* **What is expected**
Without the pictures, print each of the records below exactly as it appears.

(Beginning of Extracted entries)

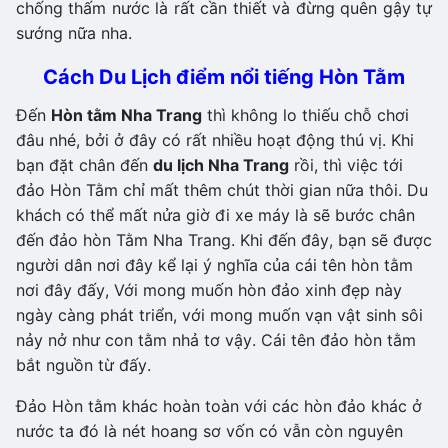
chống thấm nước là rất cần thiết và đừng quên gậy tự
sướng nữa nha.
Cách Du Lịch điểm nổi tiếng Hòn Tằm
Đến
Hòn tằm Nha Trang
thì không lo thiếu chỗ chơi
đâu nhé, bởi ở đây có rất nhiều hoạt động thú vị. Khi
bạn đặt chân đến
du lịch Nha Trang
rồi, thì việc tới
đảo Hòn Tằm chỉ mất thêm chút thời gian nữa thôi. Du
khách có thể mất nửa giờ đi xe máy là sẽ bước chân
đến đảo hòn Tằm Nha Trang. Khi đến đây, bạn sẽ được
người dân nơi đây kể lại ý nghĩa của cái tên hòn tằm
nơi đây đấy, Với mong muốn hòn đảo xinh đẹp này
ngày càng phát triển, với mong muốn vạn vật sinh sôi
nảy nở như con tằm nhả tơ vậy. Cái tên đảo hòn tằm
bắt nguồn từ đấy.
Đảo Hòn tằm khác hoàn toàn với các hòn đảo khác ở
nước ta đó là nét hoang sơ vốn có vẫn còn nguyên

(End of Extracted entries)

* **Result of this exercise**
chống thấm nước là rất cần thiết và đừng quên gậy tự
sướng nữa nha.
Cách Du Lịch điểm nổi tiếng Hòn Tằm
Đến
Hòn tằm Nha Trang
thì không lo thiếu chỗ chơi
đâu nhé, bởi ở đây có rất nhiều hoạt động thú vị. Khi
bạn đặt chân đến
du lịch Nha Trang
rồi, thì việc tới
đảo Hòn Tằm chỉ mất thêm chút thời gian nữa thôi. Du
khách có thể mất nửa giờ đi xe máy là sẽ bước chân
đến đảo hòn Tằm Nha Trang. Khi đến đây, bạn sẽ được
người dân nơi đây kể lại ý nghĩa của cái tên hòn tằm
nơi đây đấy, Với mong muốn hòn đảo xinh đẹp này
ngày càng phát triển, với mong muốn vạn vật sinh sôi
nảy nở như con tằm nhả tơ vậy. Cái tên đảo hòn tằm
bắt nguồn từ đấy.
Đảo Hòn tằm khác hoàn toàn với các hòn đảo khác ở
nước ta đó là nét hoang sơ vốn có vẫn còn nguyên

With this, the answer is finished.